(Collected data)
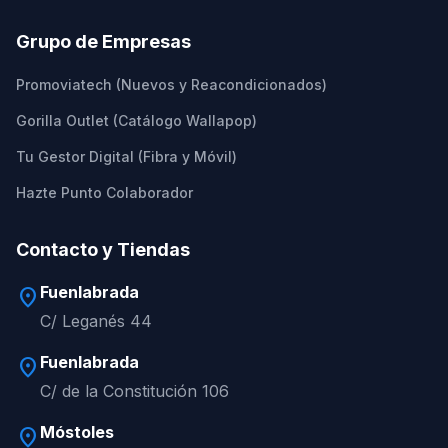
Grupo de Empresas
Promoviatech (Nuevos y Reacondicionados)
Gorilla Outlet (Catálogo Wallapop)
Tu Gestor Digital (Fibra y Móvil)
Hazte Punto Colaborador
Contacto y Tiendas
Fuenlabrada
location_on
C/ Leganés 44
Fuenlabrada
location_on
C/ de la Constitución 106
Móstoles
location_on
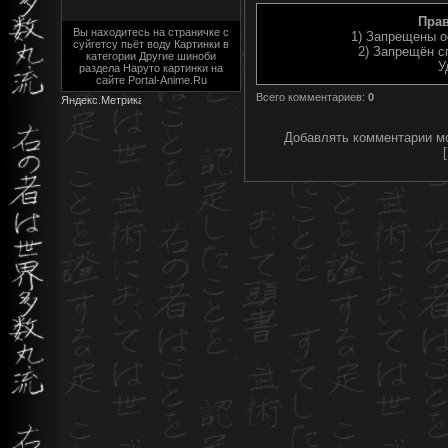
Пра
Вы находитесь на страничке с
1) Запрещены о
суйгетсу пьёт воду Картинки в
2) Запрещён с
категории Другие шиноби
У
раздела Наруто картинки на
сайте Portal-Anime.Ru
Всего комментариев
:
0
Добавлять комментарии мо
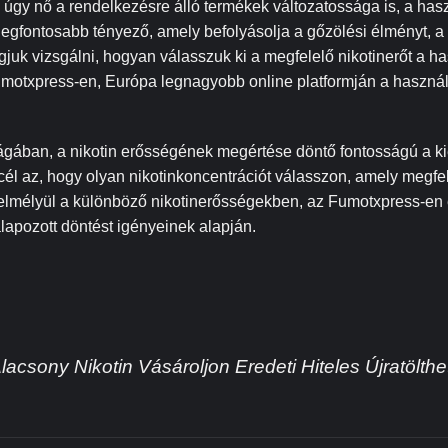
, úgy nő a rendelkezésre álló termékek változatossága is, a has
egfontosabb tényező, amely befolyásolja a gőzölési élményt, a 
juk vizsgálni, hogyan válasszuk ki a megfelelő nikotinerőt a ha
umotxpress-en, Európa legnagyobb online platformján a használ
ilágában, a nikotin erősségének megértése döntő fontosságú a k
cél az, hogy olyan nikotinkoncentrációt válasszon, amely megfe
 elmélyül a különböző nikotinerősségekben, az Fumotxpress-en 
apozott döntést igényeinek alapján.
acsony Nikotin Vásároljon Eredeti Hiteles Újratölthe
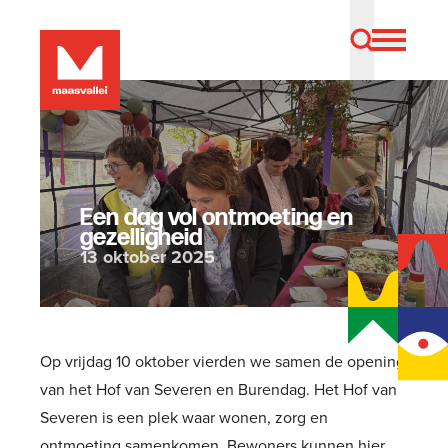
Een dag vol ontmoeting en
gezelligheid
13 oktober 2025
Op vrijdag 10 oktober vierden we samen de opening
van het Hof van Severen en Burendag. Het Hof van
Severen is een plek waar wonen, zorg en
ontmoeting samenkomen. Bewoners kunnen hier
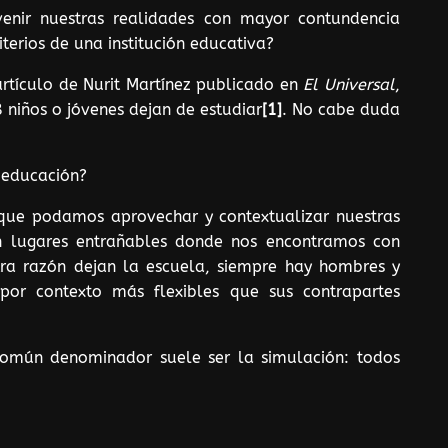
rvenir nuestras realidades con mayor contundencia
iterios de una institución educativa?
artículo de Nurit Martínez publicado en
El Universal
,
 niños o jóvenes dejan de estudiar
[1]
. No cabe duda
u educación?
 que podamos aprovechar y contextualizar nuestras
son lugares entrañables donde nos encontramos con
ra razón dejan la escuela, siempre hay hombres y
por contexto más flexibles que sus contrapartes
 común denominador suele ser la simulación: todos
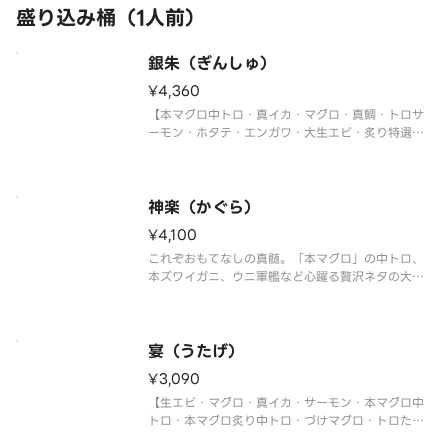
盛り込み桶（1人前）
銀朱（ぎんしゅ）
¥4,360
【本マグロ中トロ・真イカ・マグロ・真鯛・トロサ
ーモン・ホタテ・エンガワ・大生エビ・炙り特選大
あなご・ウニ軍艦・イクラ軍艦・ネギトロ巻・切玉
子】
〈本マグロ中トロ使用〉
神楽（かぐら）
¥4,100
これぞおもてなしの真髄。「本マグロ」の中トロ、
本ズワイガニ、ウニ軍艦など心躍る贅沢ネタの大集
合！
【ホタテ・マグロ・真鯛・トロサーモン・大生エ
ビ・本マグロ中トロ・本ズワイガニ・うなぎ・ウニ
軍艦・イクラ軍艦・切玉子】
宴（うたげ）
〈本マグロ中トロ使用〉
¥3,090
【生エビ・マグロ・真イカ・サーモン・本マグロ中
トロ・本マグロ炙り中トロ・づけマグロ・トロたく
巻・イクラ軍艦・中トロ軍艦・切玉子】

» **WHAT THE TASK REQUIRES**
Search the entries for the string "dejan". Copy every line that has it.

» **EXERCISE RESULT**
 niños o jóvenes dejan de estudiar
ra razón dejan la escuela, siempre hay hombres y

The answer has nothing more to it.